- **How to complete this task**
Repeat each entry in full, exactly.

(Dataset entries)
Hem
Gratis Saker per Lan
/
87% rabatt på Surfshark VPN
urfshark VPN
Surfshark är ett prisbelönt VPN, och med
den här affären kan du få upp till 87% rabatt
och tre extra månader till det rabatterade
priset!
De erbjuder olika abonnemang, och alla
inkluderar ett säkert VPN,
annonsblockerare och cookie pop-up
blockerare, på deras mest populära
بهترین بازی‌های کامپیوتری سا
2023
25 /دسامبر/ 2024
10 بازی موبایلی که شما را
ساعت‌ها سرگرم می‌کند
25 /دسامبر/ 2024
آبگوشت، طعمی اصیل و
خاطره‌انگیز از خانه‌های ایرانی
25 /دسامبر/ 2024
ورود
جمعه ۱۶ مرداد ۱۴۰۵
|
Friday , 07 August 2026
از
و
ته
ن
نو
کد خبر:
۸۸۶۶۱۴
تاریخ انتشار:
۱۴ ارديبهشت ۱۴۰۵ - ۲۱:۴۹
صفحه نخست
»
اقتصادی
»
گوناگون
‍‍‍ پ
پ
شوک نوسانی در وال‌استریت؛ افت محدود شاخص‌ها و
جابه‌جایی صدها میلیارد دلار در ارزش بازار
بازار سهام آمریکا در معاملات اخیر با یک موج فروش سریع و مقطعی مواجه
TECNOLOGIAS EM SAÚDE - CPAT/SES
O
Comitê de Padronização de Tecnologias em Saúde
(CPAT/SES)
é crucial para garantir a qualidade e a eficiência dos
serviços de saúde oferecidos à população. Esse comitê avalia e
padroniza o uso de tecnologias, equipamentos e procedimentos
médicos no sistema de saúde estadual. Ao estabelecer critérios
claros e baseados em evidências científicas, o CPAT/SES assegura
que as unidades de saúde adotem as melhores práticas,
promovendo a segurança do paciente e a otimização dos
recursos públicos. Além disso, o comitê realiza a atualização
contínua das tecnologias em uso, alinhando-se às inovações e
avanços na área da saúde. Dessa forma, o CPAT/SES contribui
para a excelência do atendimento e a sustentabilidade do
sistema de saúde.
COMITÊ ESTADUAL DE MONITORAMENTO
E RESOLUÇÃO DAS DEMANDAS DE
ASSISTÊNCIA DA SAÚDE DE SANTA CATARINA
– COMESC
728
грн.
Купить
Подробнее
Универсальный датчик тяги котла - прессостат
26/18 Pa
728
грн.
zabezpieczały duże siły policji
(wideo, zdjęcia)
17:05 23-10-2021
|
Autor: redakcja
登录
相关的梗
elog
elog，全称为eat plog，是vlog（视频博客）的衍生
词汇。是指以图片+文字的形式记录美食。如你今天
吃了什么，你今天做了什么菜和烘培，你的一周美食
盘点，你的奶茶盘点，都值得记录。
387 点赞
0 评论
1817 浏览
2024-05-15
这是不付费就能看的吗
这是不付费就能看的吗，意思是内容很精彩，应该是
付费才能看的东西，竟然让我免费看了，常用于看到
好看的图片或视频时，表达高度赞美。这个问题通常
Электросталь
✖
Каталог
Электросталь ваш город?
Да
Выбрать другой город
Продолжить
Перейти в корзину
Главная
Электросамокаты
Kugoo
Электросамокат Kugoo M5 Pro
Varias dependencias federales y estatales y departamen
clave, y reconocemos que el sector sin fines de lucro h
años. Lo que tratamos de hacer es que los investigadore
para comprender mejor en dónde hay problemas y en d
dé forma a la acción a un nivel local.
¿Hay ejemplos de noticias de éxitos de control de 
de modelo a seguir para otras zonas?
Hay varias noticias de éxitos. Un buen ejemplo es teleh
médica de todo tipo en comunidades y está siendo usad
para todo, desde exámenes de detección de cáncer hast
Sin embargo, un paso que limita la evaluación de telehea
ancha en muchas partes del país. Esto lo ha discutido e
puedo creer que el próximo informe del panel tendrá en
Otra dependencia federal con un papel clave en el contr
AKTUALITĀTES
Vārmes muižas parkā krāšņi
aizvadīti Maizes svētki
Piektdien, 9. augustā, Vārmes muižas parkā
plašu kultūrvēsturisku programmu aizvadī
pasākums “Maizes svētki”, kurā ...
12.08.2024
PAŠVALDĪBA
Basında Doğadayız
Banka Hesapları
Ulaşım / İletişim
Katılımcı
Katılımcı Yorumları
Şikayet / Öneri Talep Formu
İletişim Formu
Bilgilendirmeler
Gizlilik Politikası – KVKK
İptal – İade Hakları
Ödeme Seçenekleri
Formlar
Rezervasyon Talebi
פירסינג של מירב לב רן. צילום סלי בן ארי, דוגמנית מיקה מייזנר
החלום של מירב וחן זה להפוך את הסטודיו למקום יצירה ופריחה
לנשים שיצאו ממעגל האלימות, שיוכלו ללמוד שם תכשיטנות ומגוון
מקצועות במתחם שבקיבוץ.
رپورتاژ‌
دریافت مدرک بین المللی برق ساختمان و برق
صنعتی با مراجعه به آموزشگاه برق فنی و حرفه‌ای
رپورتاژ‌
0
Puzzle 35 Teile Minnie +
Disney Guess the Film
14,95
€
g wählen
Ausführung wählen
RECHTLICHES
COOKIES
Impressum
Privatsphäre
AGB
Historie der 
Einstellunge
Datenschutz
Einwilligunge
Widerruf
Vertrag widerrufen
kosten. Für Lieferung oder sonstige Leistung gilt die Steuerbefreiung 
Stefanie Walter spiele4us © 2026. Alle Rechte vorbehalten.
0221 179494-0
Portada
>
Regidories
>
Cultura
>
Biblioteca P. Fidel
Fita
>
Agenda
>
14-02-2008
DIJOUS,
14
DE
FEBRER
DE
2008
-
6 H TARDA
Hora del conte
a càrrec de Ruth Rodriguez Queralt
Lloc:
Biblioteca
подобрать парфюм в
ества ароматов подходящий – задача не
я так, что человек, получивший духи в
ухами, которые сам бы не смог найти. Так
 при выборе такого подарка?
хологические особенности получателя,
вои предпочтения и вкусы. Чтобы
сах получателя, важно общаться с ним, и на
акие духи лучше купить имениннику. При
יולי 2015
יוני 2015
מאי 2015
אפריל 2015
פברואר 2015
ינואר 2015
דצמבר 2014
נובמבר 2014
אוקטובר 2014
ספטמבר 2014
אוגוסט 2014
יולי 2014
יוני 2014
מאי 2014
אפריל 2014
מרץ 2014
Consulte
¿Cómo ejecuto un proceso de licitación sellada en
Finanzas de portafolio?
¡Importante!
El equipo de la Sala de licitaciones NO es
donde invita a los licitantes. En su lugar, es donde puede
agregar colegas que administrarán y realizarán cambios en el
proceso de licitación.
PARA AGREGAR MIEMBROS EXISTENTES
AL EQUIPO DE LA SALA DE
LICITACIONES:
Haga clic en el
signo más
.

- **Task response**
Hem
Gratis Saker per Lan
/
87% rabatt på Surfshark VPN
urfshark VPN
Surfshark är ett prisbelönt VPN, och med
den här affären kan du få upp till 87% rabatt
och tre extra månader till det rabatterade
priset!
De erbjuder olika abonnemang, och alla
inkluderar ett säkert VPN,
annonsblockerare och cookie pop-up
blockerare, på deras mest populära
بهترین بازی‌های کامپیوتری سا
2023
25 /دسامبر/ 2024
10 بازی موبایلی که شما را
ساعت‌ها سرگرم می‌کند
25 /دسامبر/ 2024
آبگوشت، طعمی اصیل و
خاطره‌انگیز از خانه‌های ایرانی
25 /دسامبر/ 2024
ورود
جمعه ۱۶ مرداد ۱۴۰۵
|
Friday , 07 August 2026
از
و
ته
ن
نو
کد خبر:
۸۸۶۶۱۴
تاریخ انتشار:
۱۴ ارديبهشت ۱۴۰۵ - ۲۱:۴۹
صفحه نخست
»
اقتصادی
»
گوناگون
‍‍‍ پ
پ
شوک نوسانی در وال‌استریت؛ افت محدود شاخص‌ها و
جابه‌جایی صدها میلیارد دلار در ارزش بازار
بازار سهام آمریکا در معاملات اخیر با یک موج فروش سریع و مقطعی مواجه
TECNOLOGIAS EM SAÚDE - CPAT/SES
O
Comitê de Padronização de Tecnologias em Saúde
(CPAT/SES)
é crucial para garantir a qualidade e a eficiência dos
serviços de saúde oferecidos à população. Esse comitê avalia e
padroniza o uso de tecnologias, equipamentos e procedimentos
médicos no sistema de saúde estadual. Ao estabelecer critérios
claros e baseados em evidências científicas, o CPAT/SES assegura
que as unidades de saúde adotem as melhores práticas,
promovendo a segurança do paciente e a otimização dos
recursos públicos. Além disso, o comitê realiza a atualização
contínua das tecnologias em uso, alinhando-se às inovações e
avanços na área da saúde. Dessa forma, o CPAT/SES contribui
para a excelência do atendimento e a sustentabilidade do
sistema de saúde.
COMITÊ ESTADUAL DE MONITORAMENTO
E RESOLUÇÃO DAS DEMANDAS DE
ASSISTÊNCIA DA SAÚDE DE SANTA CATARINA
– COMESC
728
грн.
Купить
Подробнее
Универсальный датчик тяги котла - прессостат
26/18 Pa
728
грн.
zabezpieczały duże siły policji
(wideo, zdjęcia)
17:05 23-10-2021
|
Autor: redakcja
登录
相关的梗
elog
elog，全称为eat plog，是vlog（视频博客）的衍生
词汇。是指以图片+文字的形式记录美食。如你今天
吃了什么，你今天做了什么菜和烘培，你的一周美食
盘点，你的奶茶盘点，都值得记录。
387 点赞
0 评论
1817 浏览
2024-05-15
这是不付费就能看的吗
这是不付费就能看的吗，意思是内容很精彩，应该是
付费才能看的东西，竟然让我免费看了，常用于看到
好看的图片或视频时，表达高度赞美。这个问题通常
Электросталь
✖
Каталог
Электросталь ваш город?
Да
Выбрать другой город
Продолжить
Перейти в корзину
Главная
Электросамокаты
Kugoo
Электросамокат Kugoo M5 Pro
Varias dependencias federales y estatales y departamen
clave, y reconocemos que el sector sin fines de lucro h
años. Lo que tratamos de hacer es que los investigadore
para comprender mejor en dónde hay problemas y en d
dé forma a la acción a un nivel local.
¿Hay ejemplos de noticias de éxitos de control de 
de modelo a seguir para otras zonas?
Hay varias noticias de éxitos. Un buen ejemplo es teleh
médica de todo tipo en comunidades y está siendo usad
para todo, desde exámenes de detección de cáncer hast
Sin embargo, un paso que limita la evaluación de telehea
ancha en muchas partes del país. Esto lo ha discutido e
puedo creer que el próximo informe del panel tendrá en
Otra dependencia federal con un papel clave en el contr
AKTUALITĀTES
Vārmes muižas parkā krāšņi
aizvadīti Maizes svētki
Piektdien, 9. augustā, Vārmes muižas parkā
plašu kultūrvēsturisku programmu aizvadī
pasākums “Maizes svētki”, kurā ...
12.08.2024
PAŠVALDĪBA
Basında Doğadayız
Banka Hesapları
Ulaşım / İletişim
Katılımcı
Katılımcı Yorumları
Şikayet / Öneri Talep Formu
İletişim Formu
Bilgilendirmeler
Gizlilik Politikası – KVKK
İptal – İade Hakları
Ödeme Seçenekleri
Formlar
Rezervasyon Talebi
פירסינג של מירב לב רן. צילום סלי בן ארי, דוגמנית מיקה מייזנר
החלום של מירב וחן זה להפוך את הסטודיו למקום יצירה ופריחה
לנשים שיצאו ממעגל האלימות, שיוכלו ללמוד שם תכשיטנות ומגוון
מקצועות במתחם שבקיבוץ.
رپورتاژ‌
دریافت مدرک بین المللی برق ساختمان و برق
صنعتی با مراجعه به آموزشگاه برق فنی و حرفه‌ای
رپورتاژ‌
0
Puzzle 35 Teile Minnie +
Disney Guess the Film
14,95
€
g wählen
Ausführung wählen
RECHTLICHES
COOKIES
Impressum
Privatsphäre
AGB
Historie der 
Einstellunge
Datenschutz
Einwilligunge
Widerruf
Vertrag widerrufen
kosten. Für Lieferung oder sonstige Leistung gilt die Steuerbefreiung 
Stefanie Walter spiele4us © 2026. Alle Rechte vorbehalten.
0221 179494-0
Portada
>
Regidories
>
Cultura
>
Biblioteca P. Fidel
Fita
>
Agenda
>
14-02-2008
DIJOUS,
14
DE
FEBRER
DE
2008
-
6 H TARDA
Hora del conte
a càrrec de Ruth Rodriguez Queralt
Lloc:
Biblioteca
подобрать парфюм в
ества ароматов подходящий – задача не
я так, что человек, получивший духи в
ухами, которые сам бы не смог найти. Так
 при выборе такого подарка?
хологические особенности получателя,
вои предпочтения и вкусы. Чтобы
сах получателя, важно общаться с ним, и на
акие духи лучше купить имениннику. При
יולי 2015
יוני 2015
מאי 2015
אפריל 2015
פברואר 2015
ינואר 2015
דצמבר 2014
נובמבר 2014
אוקטובר 2014
ספטמבר 2014
אוגוסט 2014
יולי 2014
יוני 2014
מאי 2014
אפריל 2014
מרץ 2014
Consulte
¿Cómo ejecuto un proceso de licitación sellada en
Finanzas de portafolio?
¡Importante!
El equipo de la Sala de licitaciones NO es
donde invita a los licitantes. En su lugar, es donde puede
agregar colegas que administrarán y realizarán cambios en el
proceso de licitación.
PARA AGREGAR MIEMBROS EXISTENTES
AL EQUIPO DE LA SALA DE
LICITACIONES:
Haga clic en el
signo más
.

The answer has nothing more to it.